The business premises of the registered person can be sealed for any violation related to their tax obligations.

This is the process the Commissioner follows when deciding to seal the business premises of a tier-1 retailer.

8.      Now, we turn to address Question 1.

Procedural Controversy

Upon a thorough review of the record, it has become evident that the tax authorities committed several procedural errors in their actions that led to the sealing of the appellant's business premises. These procedural deficiencies, which directly contravene the relevant provisions outlined above, will be examined and discussed in detail below.

i.       The record shows that the sealing proceedings were initiated by the Deputy Commissioner IR, Unit-10, Zone-II, LTO Islamabad. Not only did the Deputy Commissioner initiate the proceedings, but they also drafted the order proposing the sealing of the appellant's business premises. This order was then presented to the Additional Commissioner Inland Revenue, and further approval was sought from the Commissioner and the Chief Commissioner.

According to Rule 150ZEO (1) of the Sales Tax Rules, 2006, it is explicitly stated: "The Commissioner Inland Revenue, in whose territorial jurisdiction the business premises of a tier-1 retailer are located, may initiate proceedings for sealing the business premises based on available information..."

The phrase "Commissioner Inland Revenue" clearly identifies the designated authority responsible for initiating the sealing process.
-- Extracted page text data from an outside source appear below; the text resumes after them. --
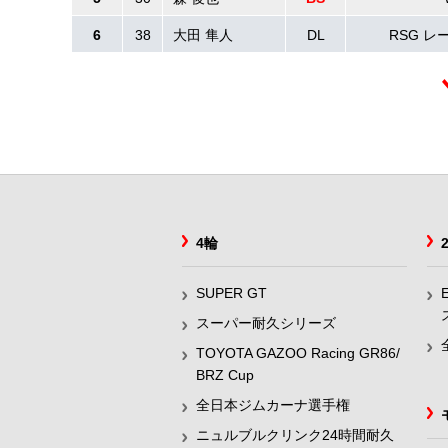
6
38
大田 隼人
DL
RSG 
4輪
SUPER GT
スーパー耐久シリーズ
TOYOTA GAZOO Racing GR86/
BRZ Cup
全日本ジムカーナ選手権
ニュルブルクリンク24時間耐久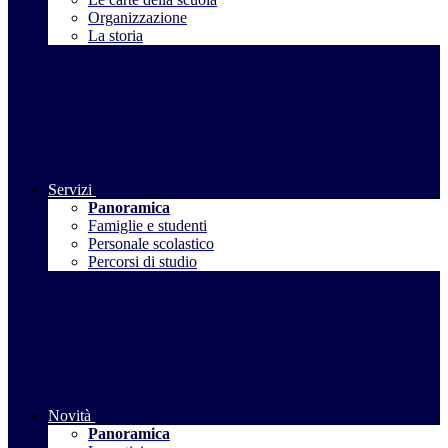
Organizzazione
La storia
Servizi
Panoramica
Famiglie e studenti
Personale scolastico
Percorsi di studio
Novità
Panoramica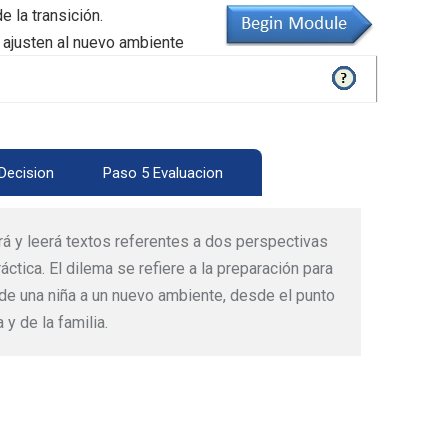
e la transición.
e ajusten al nuevo ambiente
Decision
Paso 5 Evaluacion
rá y leerá textos referentes a dos perspectivas
ctica. El dilema se refiere a la preparación para
e de una niña a un nuevo ambiente, desde el punto
 y de la familia.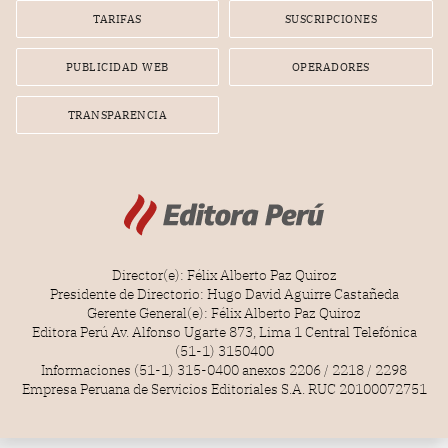
TARIFAS
SUSCRIPCIONES
PUBLICIDAD WEB
OPERADORES
TRANSPARENCIA
Director(e): Félix Alberto Paz Quiroz
Presidente de Directorio: Hugo David Aguirre Castañeda
Gerente General(e): Félix Alberto Paz Quiroz
Editora Perú Av. Alfonso Ugarte 873, Lima 1 Central Telefónica
(51-1) 3150400
Informaciones (51-1) 315-0400 anexos 2206 / 2218 / 2298
Empresa Peruana de Servicios Editoriales S.A. RUC 20100072751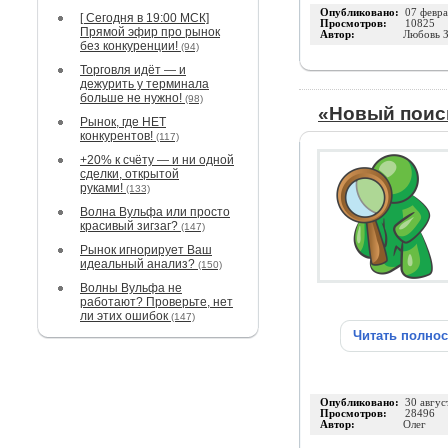
Опубликовано:
07 февра
[ Сегодня в 19:00 МСК]
Просмотров:
10825
Прямой эфир про рынок
Автор:
Любовь З
без конкуренции!
(94)
Торговля идёт — и
дежурить у терминала
больше не нужно!
(98)
«Новый поиск
Рынок, где НЕТ
конкурентов!
(117)
+20% к счёту — и ни одной
сделки, открытой
руками!
(133)
Волна Вульфа или просто
красивый зигзаг?
(147)
Рынок игнорирует Ваш
идеальный анализ?
(150)
Волны Вульфа не
работают? Проверьте, нет
ли этих ошибок
(147)
Читать полно
Опубликовано:
30 авгус
Просмотров:
28496
Автор:
Олег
The legislative intent is clear in assigning this significant responsibility exclusively to the Commissioner Inland Revenue, ensuring proper oversight and adherence to due process. There is no mention of the Deputy Commissioner Inland Revenue in this context. Therefore, the initiation of sealing proceedings by the Deputy Commissioner constitutes a clear procedural error, rendering the action unlawful. It is a well-established principle in administrative law that when a statute designates a specific authority for a particular action, any deviation from this mandate, without proper statutory authorization, is considered ultra vires and invalid. Furthermore, it is an immutable legal principle that any defect in the assumption or exercise of jurisdiction by the authorities is incurable. This principle is supported by precedents such as Director General Intelligence and Investigation FBR v. Sher Andaz and 20 Others (2010 SCMR 1746), Director General Intelligence and Investigation and Others v. M/s AL-Faiz Industries (Pvt.) Limited and Others (PTCL 2008 CL 337, S.C.), and Collector, Sahiwal and 2 Others v. Muhammad Akhtar (1971 SCMR 681).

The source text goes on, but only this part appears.